3. Fire a separate HTTP request for each bone to get its metadata (images, sub-bones, descriptions).

For a boneset like the "Bony Pelvis," this resulted in dozens of simultaneous HTTP requests to raw.githubusercontent.com.

The Consequence:

Latency: The user interface would "pop in" elements slowly as requests completed.
The Kill Switch: GitHub imposes a strict rate limit on unauthenticated requests (60 requests per hour per IP). A single student clicking through the application aggressively could exhaust this limit in minutes, causing the application to crash with 403 Forbidden errors.

As the application grew, this architecture became unsustainable. We needed a way to preserve the open-source data model while ensuring high availability.

The Solution: Server-Side "Warm Cache" Strategy
To solve this, I led the refactoring of our Node.js backend to implement an In-Memory Warm Cache. Instead of fetching data on request, we shifted the heavy lifting to the startup phase.

The Architecture Shift

1. Cold Start: When the Node.js server boots up, it enters a "Warming" state.
2. Bulk Fetching: The server traverses the GitHub data structure once, fetching the manifest and all constituent bone files.
3. In-Memory Indexing: These files are parsed and stored in a local JavaScript object (searchCache).
4. Serving: All subsequent user requests (Search, Navigation, Dropdowns) are served instantly from the local memory.

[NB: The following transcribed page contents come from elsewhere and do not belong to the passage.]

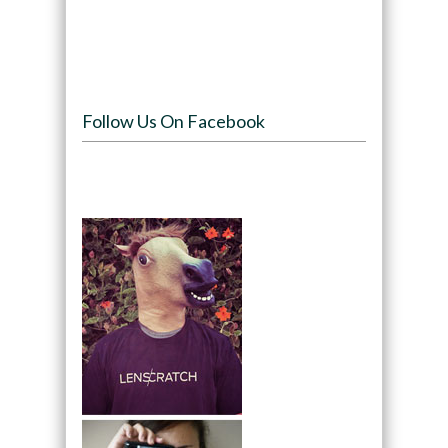
Follow Us On Facebook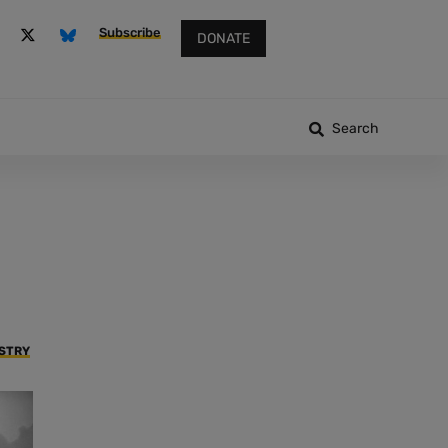
Subscribe
DONATE
Search
USTRY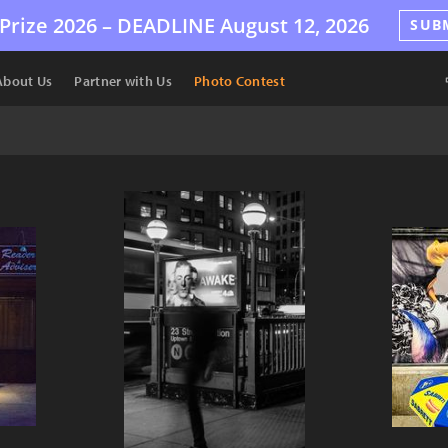
Prize 2026 –
DEADLINE
August 12, 2026
SUB
About Us
Partner with Us
Photo Contest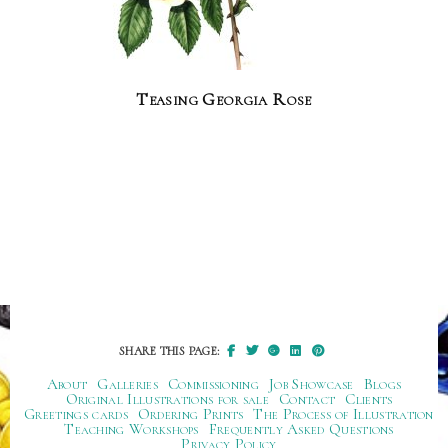
Teasing Georgia Rose
SHARE THIS PAGE:
About
Galleries
Commissioning
Job Showcase
Blogs
Original Illustrations for sale
Contact
Clients
Greetings cards
Ordering Prints
The Process of Illustration
Teaching Workshops
Frequently Asked Questions
Privacy Policy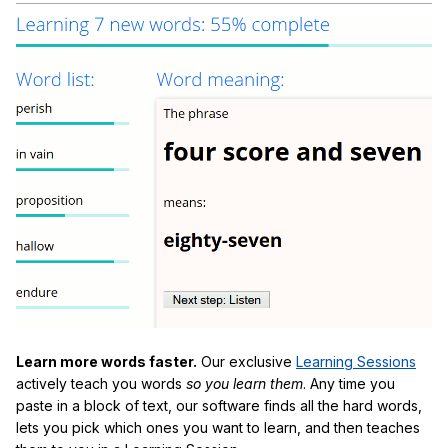
Learn more words faster.
Our exclusive
Learning Sessions
actively teach you words
so you learn them
. Any time you
paste in a block of text, our software finds all the hard words,
lets you pick which ones you want to learn, and then teaches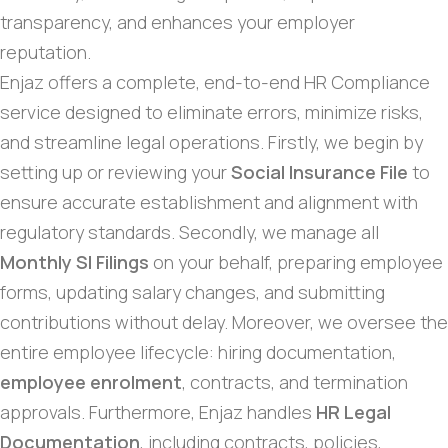
transparency, and enhances your employer
reputation.
Enjaz offers a complete, end-to-end HR Compliance
service designed to eliminate errors, minimize risks,
and streamline legal operations. Firstly, we begin by
setting up or reviewing your
Social Insurance File
to
ensure accurate establishment and alignment with
regulatory standards. Secondly, we manage all
Monthly SI Filings
on your behalf, preparing employee
forms, updating salary changes, and submitting
contributions without delay. Moreover, we oversee the
entire employee lifecycle: hiring documentation,
employee enrolment
, contracts, and termination
approvals. Furthermore, Enjaz handles
HR Legal
Documentation
, including contracts, policies,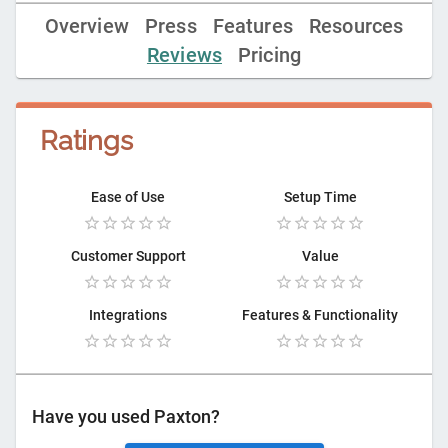
Overview
Press
Features
Resources
Reviews
Pricing
Ratings
Ease of Use
Setup Time
Customer Support
Value
Integrations
Features & Functionality
Have you used
Paxton
?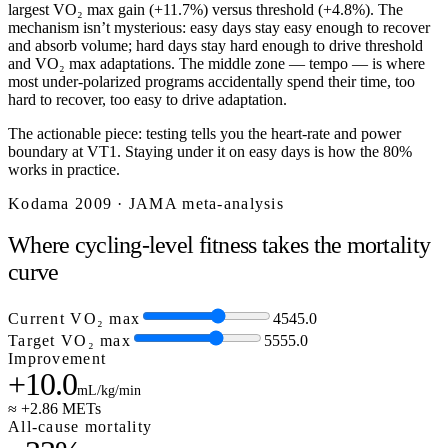
largest VO₂ max gain (+11.7%) versus threshold (+4.8%). The
mechanism isn’t mysterious: easy days stay easy enough to recover
and absorb volume; hard days stay hard enough to drive threshold
and VO₂ max adaptations. The middle zone — tempo — is where
most under-polarized programs accidentally spend their time, too
hard to recover, too easy to drive adaptation.
The actionable piece: testing tells you the heart-rate and power
boundary at VT1. Staying under it on easy days is how the 80%
works in practice.
Kodama 2009 · JAMA meta-analysis
Where cycling-level fitness takes the mortality
curve
Current VO₂ max
45
45.0
Target VO₂ max
55
55.0
Improvement
+10.0
mL/kg/min
≈ +2.86 METs
All-cause mortality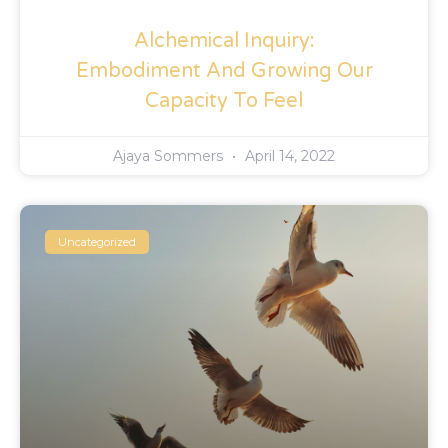
Alchemical Inquiry:
Embodiment And Growing Our
Capacity To Feel
Ajaya Sommers
April 14, 2022
Uncategorized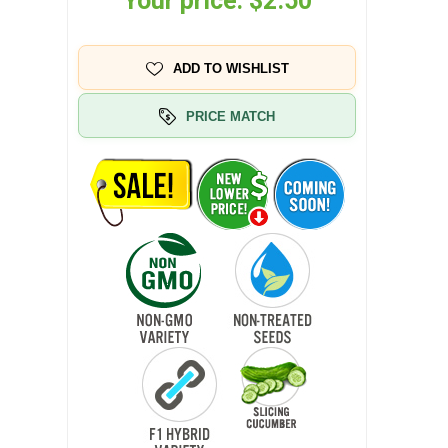
Your price:
$2.50
ADD TO WISHLIST
PRICE MATCH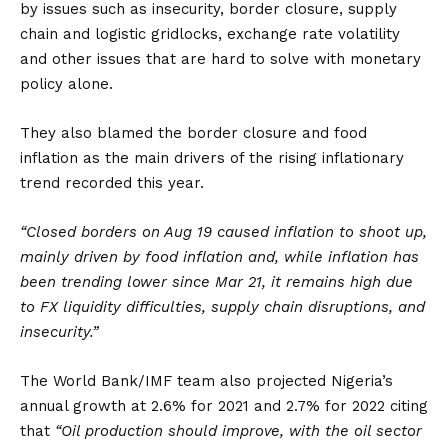
by issues such as insecurity, border closure, supply
chain and logistic gridlocks, exchange rate volatility
and other issues that are hard to solve with monetary
policy alone.
They also blamed the border closure and food
inflation as the main drivers of the rising inflationary
trend recorded this year.
“Closed borders on Aug 19 caused inflation to shoot up,
mainly driven by food inflation and, while inflation has
been trending lower since Mar 21, it remains high due
to FX liquidity difficulties, supply chain disruptions, and
insecurity.”
The World Bank/IMF team also projected Nigeria’s
annual growth at 2.6% for 2021 and 2.7% for 2022 citing
that
“Oil production should improve, with the oil sector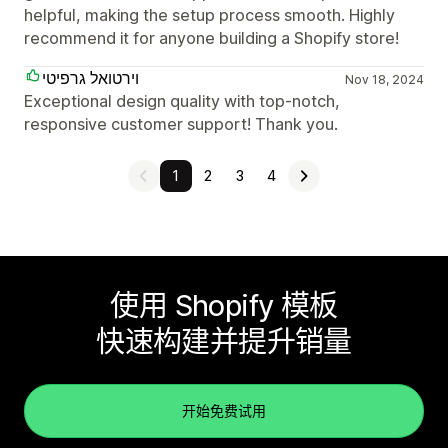
helpful, making the setup process smooth. Highly
recommend it for anyone building a Shopify store!
וירטואל גרפיטי
Nov 18, 2024
Exceptional design quality with top-notch,
responsive customer support! Thank you.
1
2
3
4
使用 Shopify 模板
快速构建并提升销量
开始免费试用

This reduces the API load from N (requests per user action) to 1 (request per server deployment).

The Implementation
Here is a simplified look at the logic we implemented in our server.js to handle this caching strategy.

// Cache storage
let searchCache = null;

// The "Warming" Logic
async function initializeSearchCache() {
    try {
        console.log("Initializing search cache...");

        // 1. Fetch the master manifest once
        const bonesetData = await fetchJSON(BONESET_JSON_URL);

        const searchData = [];

        // 2. Iterate and fetch details server-side (only happens once at startup)
        for (const boneId of bonesetData.bones || []) {
            const boneData = await fetchJSON(`${BONES_DIR_URL}${boneId}.json`);

            if (boneData) {
                // Flatten the data for efficient searching
                searchData.push({
                    id: boneData.id,
                    name: boneData.name,
                    type: "bone",
                    // ... additional metadata
                });
            }
        }

        // 3. Store in memory
        searchCache = searchData;
        console.log(`Cache warmed: ${searchData.length} items ready.`);

    } catch (error) {
        console.error("Critical: Failed to warm cache:", error);
    }
}

// Initialize on server start
initializeSearchCache();

The Results
The impact of this refactoring was immediate:

1. Zero Rate-Limit Errors: Since the server only fetches data once upon reboot (or scheduled refresh), we stay well below GitHub's API limits, regardless of how many students are using the app concurrently.
2. Sub-100ms Response Times: Search queries that previously waited for network round-trips now return instantly from memory.
3. Resilience: If GitHub goes down temporarily, the application continues to function for all connected users because the data is already cached in the server's RAM.

Conclusion
In open-source development, we often have to balance contributor experience (using simple files on GitHub) with user experience (performance and reliability). By introducing a caching middleware layer, we maintained the simplicity of our "Git-based database" for our anatomy professors while delivering a robust, production-grade experience for our students.

For developers building similar read-heavy applications on static data sources: don't let your clients fetch directly. Build a caching layer early—your API limits will thank you.